Um Simples Aperto de Mão


O gesto se repete diariamente nas relações de trabalho. Saiba fazer dele um bom começo.

Revista Você S.A.- por Fabiana Corrêa

Você entra em uma sala de reuniões e tem de estabelecer contato com uma pessoa que nunca viu antes, ou, se viu, foram poucas vezes. E, se é verdade que a primeira impressão é a que fica, essa é a hora de estender a mão rápida e elegantemente, cuidar para não esticar demais o braço - e afastar o interlocutor -, coordenar o gesto com olhares (eles sempre podem dizer alguma coisa) e uma palavra de boas-vindas ou de retribuição a elas, ou ainda a lembrança de um nome ou um cargo importantes. Um bom aperto de mãos não é pouco. Tem muita importância no ambiente corporativo, uma vez que é o início de uma comunicação.

Ao começar a escrever sobre ele, puxei na lembrança as mãos que havia apertado. Um tio meu tinha mania de apertar as mãos mesmo quando tratava com crianças. E, aos 7 anos, eu tinha a impressão de que ele iria quebrar as minhas mãozinhas, de tanta força que botava no gesto. Quando cresci, a sensação continuava a mesma. Como homem muito simples do interior, para ele um forte aperto de mãos tinha a ver com sinceridade. Subindo bastante na pirâmide social, a consultora de imagem Ilana Berenholc faz uma observação sobre o aperto de mão dos altos executivos que viu em um programa de TV, recentemente. "Havia alguns jovens executivos ao lado de presidentes e percebi uma diferença notável entre os dois grupos", conta ela. "Enquanto os novatos se curvaram para dar a mão aos que estavam no topo, esses não saíram do eixo em nenhum momento. Continuaram com a coluna ereta durante todo o cumprimento", diz.

Bem observado. Quem tem o poder não precisa se curvar. Aliás, foi justamente por isso que nasceu o estender de mãos: em uma transferência de poder. O primeiro registro desse cumprimento vem do Egito Antigo, quando a mão estendida representava o verbo "doar". Acreditava-se que os faraós ganhavam poder quando as divindades lhes estendiam as mãos. O aperto de mãos propriamente dito apareceu mais tarde, quando as pessoas passaram a dar as mãos para mostrar que não estavam armadas. Hoje, no breve espaço de um cumprimennto como esse, você pode mostrar que está, sim, armado para uma negociação. Ou que está lá apenas em sinal de paz. Por isso, é importante olhar nos olhos. "Combina com o fato de estender a mão, que é sinal de confiança", diz Christían Schleicher, de 40 anos, diretor industrial da farmacêutica Schering, em São Paulo.

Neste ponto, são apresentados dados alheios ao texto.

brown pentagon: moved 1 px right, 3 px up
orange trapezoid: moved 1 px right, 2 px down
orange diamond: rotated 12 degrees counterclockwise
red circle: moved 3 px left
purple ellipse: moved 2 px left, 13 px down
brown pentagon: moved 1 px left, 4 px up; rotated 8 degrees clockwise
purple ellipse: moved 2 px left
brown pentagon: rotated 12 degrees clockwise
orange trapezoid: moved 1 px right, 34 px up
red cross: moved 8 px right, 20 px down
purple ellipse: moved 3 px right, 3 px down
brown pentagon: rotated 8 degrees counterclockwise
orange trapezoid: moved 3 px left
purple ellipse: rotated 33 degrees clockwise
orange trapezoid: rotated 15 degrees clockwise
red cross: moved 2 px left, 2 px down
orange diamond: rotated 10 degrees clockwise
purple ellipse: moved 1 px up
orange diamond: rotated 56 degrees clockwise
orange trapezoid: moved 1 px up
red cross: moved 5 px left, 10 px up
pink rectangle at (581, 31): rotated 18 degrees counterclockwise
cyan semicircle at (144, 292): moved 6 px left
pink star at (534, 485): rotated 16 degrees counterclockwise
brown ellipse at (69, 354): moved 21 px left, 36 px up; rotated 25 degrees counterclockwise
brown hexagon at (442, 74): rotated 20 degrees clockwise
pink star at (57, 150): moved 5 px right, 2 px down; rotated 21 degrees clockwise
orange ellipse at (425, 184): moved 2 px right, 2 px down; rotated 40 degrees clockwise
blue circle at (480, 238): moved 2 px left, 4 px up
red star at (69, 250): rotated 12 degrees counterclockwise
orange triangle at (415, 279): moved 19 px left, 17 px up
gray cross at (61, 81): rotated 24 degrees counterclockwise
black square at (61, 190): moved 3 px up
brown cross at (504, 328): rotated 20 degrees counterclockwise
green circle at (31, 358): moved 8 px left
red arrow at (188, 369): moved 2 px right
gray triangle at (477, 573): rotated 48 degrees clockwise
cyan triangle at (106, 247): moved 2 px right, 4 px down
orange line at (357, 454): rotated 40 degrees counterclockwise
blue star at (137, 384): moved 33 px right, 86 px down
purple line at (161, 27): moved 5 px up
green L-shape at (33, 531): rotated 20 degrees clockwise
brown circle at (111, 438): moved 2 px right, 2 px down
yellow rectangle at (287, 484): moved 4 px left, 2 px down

Durante os treinamentos comportamentais em grandes empresas, é comum que - em uma sala de 20 pessoas - apenas cinco "acertem" no gesto de apertar as mãos. Mas será que existe certo e errado? Afinal, linguagem corporal depende da personalidade e também do momento. Se estamos falando de mostrar quem é que manda, talvez seja mesmo a hora de manter a coluna ereta. Se você precisa se aproximar e parecer mais cortês, uma pequena reverência e maior proximidade não farão mal. "Tudo depende da impressão que você quer causar", diz a consultora. De maneira geral, diz ela, não incline a cabeça, não dê tapinha nas costas e sempre olhe nos olhos. E, se alguém tiver de quebrar o protocolo com um beijinho, é sempre a "patente" mais alta, o cliente ou o anfitrião.

Consciente deste gesto, use-o a seu favor. Um colega, ao saber que eu estava escrevendo este texto, contou que havia conhecido um executivo com um bom aperto de mãos, algo que chamou sua atenção para o homem. Bom, na opinião dele, é o aperto de mão firme, acompanhado de uma troca de olhares. Uma pesquisa feita pela Universidade de South Alabama, nos Estados Unidos, confirmou que diferentes tipos de aperto geram diferentes impressões. Os entrevistadores, ao conversar com os participantes, usaram três tipos de aperto: um mais forte, um mais fraco e um médio. Entre os homens, o mediano trouxe uma melhor impressão. Para as mulheres, o aperto firme impressionou melhor, trouxe mais credibilidade.

Se o gesto é assim tão importante, a sua falta também é. "Se alguém deixa de estender a mão a você, aí sim isto é muito forte, pois ele nem é capaz de fazer este simples gesto", diz Luiz Ernesto Gemignani, presidente da Promon, empresa de engenharia de São Paulo. O que esse engenheiro valoriza mesmo é um bom abraço. "Apertar a mão pode ser protocolar, mas um abraço é uma verdadeira expressão de afeto. Eu gosto quando recebo um caloroso."